Consider $f_N : \left[\frac{1}{N+1},\frac{1}{N}\right]\to \mathbb{R}$ with interpolates linearly the points: $$ (1/(N+1),0),\left(\frac{1/(N+1)+1/N}{2},1/N\right) \text{ and } (1/N,0) $$
A drawing should illustrate the idea: we are making spikes whose height decreases with $N$, and so does the length of the considered interval. At the endpoint of the interval $f_N$ is zero, and in the middle point it attains its maximum value which is $1/N$. Moreover, $f_N$ is piecewise monotone. Now the functions $(f_N)_{N\geq 1}$ coincide at $\{1/N : N \in \mathbb{N}\}$ and so the function
$$ f(x) = f_N(x) \text{, if } x \in \left[\frac{1}{N+1},\frac{1}{N}\right] $$
is continuous on $(0,1]$. Technicalities aside, we are just gluing the spikes together and justifying that the resulting function is indeed contiunous. Finally, we would like to extend $f$ to $[0,1]$. A necessary condition is for $f(0)$ to be zero, since we already have $f(1/N) = 0$ and $1/N \to 0$. So let's check that
$$ f(x) = \cases{f(x) \ x \neq 0 \\ 0 \text{ otherwise}} $$
is continuous on $[0,1]$. Take $x_n \to 0$ and $\varepsilon > 0$. Since $x_n$ goes to zero, at some point $n_0$ we have that $|x_n| < \varepsilon$ if $n \geq n_0$. Now, if $n \geq n_0$, each $x_n$ is either zero, lies on some interval $\left[\frac{1}{M_n+1},\frac{1}{M_n}\right]$ with $M_n > 1/\varepsilon$, and so by the definition of each $f_N$ then, we have that $|f(x_n)| = f(x_n) \leq 1/M_n < \varepsilon$. In any case, we have that $|f(x_n)| < \varepsilon$ if $n \geq n_0$, which proves that $f$ is continuous at zero.

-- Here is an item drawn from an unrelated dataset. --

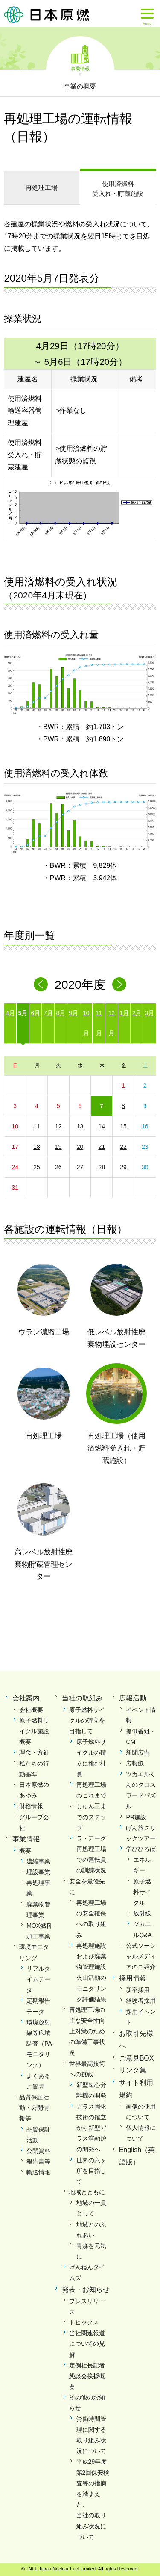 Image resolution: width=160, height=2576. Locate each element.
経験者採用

So far we have only defined $f$. We still ought to show that it is not of bounded variation, despite being continuous. Intuitively this is because the spikes add each a variation of no less that $1/N$ and the harmonic series diverges. Concretely, if $f$ were of bounded variation, we would have that for each $N \geq 1$,
$$ V_0^1f = V_0^{1/(N+1)}f + \sum_{i=1}^NV_{1/(i+1)}^{1/i}f = \dots \\ \dots = V_0^{1/(N+1)}f + \sum_{i=1}^NV_{1/(i+1)}^{1/i}f_i \geq V_0^{1/(N+1)}f + \sum_{i=1}^N\frac{1}{i} \geq \sum_{i=1}^N\frac{1}{i}. $$
Taking limit when $i \to \infty$ we have $V_0^1f = +\infty$. Moreover, $f$ is not of bounded variation in any interval of the form $[0,c]$: if it were so, by refining partitions and taking limits we would have that
$$ V_0^1f = V_0^cf + V_c^1f, $$
and since $f|_{[c,1]}$ is of bounded variation (we are interpolating linearly a finite amount of times), then $V_c^1 < + \infty$ which would imply that $V_0^1f < + \infty$, a contradiction.